Your objective: All lines in the records below that hold "Entreprises" are to be shown.

Data section:
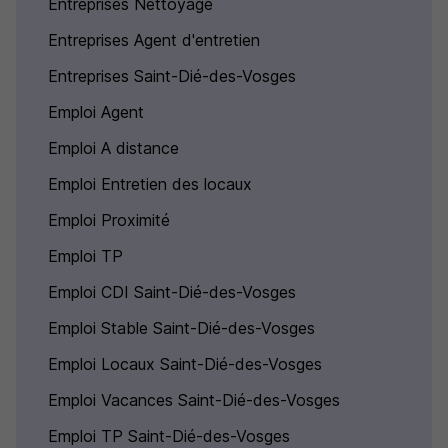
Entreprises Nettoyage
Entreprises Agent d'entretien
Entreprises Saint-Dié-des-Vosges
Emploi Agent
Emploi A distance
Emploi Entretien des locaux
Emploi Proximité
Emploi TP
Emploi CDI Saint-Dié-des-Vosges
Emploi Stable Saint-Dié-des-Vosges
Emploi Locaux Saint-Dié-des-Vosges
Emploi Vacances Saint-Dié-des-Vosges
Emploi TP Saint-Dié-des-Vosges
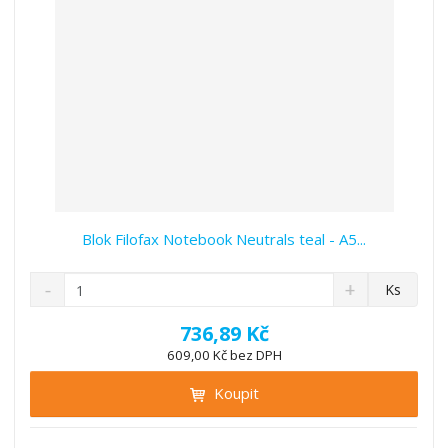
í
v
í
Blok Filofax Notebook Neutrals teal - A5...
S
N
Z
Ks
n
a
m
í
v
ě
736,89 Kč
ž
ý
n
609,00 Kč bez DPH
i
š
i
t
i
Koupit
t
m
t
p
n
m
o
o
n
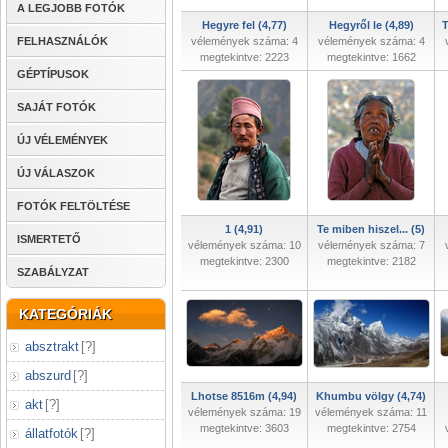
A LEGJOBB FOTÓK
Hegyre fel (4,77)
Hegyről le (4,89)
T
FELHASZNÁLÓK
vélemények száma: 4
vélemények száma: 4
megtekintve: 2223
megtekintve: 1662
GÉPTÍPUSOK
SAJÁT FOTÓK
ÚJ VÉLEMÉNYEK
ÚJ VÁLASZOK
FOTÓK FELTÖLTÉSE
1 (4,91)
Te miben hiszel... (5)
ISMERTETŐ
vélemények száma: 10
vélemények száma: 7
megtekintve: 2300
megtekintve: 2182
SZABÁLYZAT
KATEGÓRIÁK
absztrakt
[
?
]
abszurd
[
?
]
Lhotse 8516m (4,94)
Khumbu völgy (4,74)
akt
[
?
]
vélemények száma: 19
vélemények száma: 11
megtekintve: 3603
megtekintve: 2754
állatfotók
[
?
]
--
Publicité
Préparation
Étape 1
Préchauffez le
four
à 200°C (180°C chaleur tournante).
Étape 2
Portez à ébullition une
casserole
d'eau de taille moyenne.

Result of this task:
Entreprises Nettoyage
Entreprises Agent d'entretien
Entreprises Saint-Dié-des-Vosges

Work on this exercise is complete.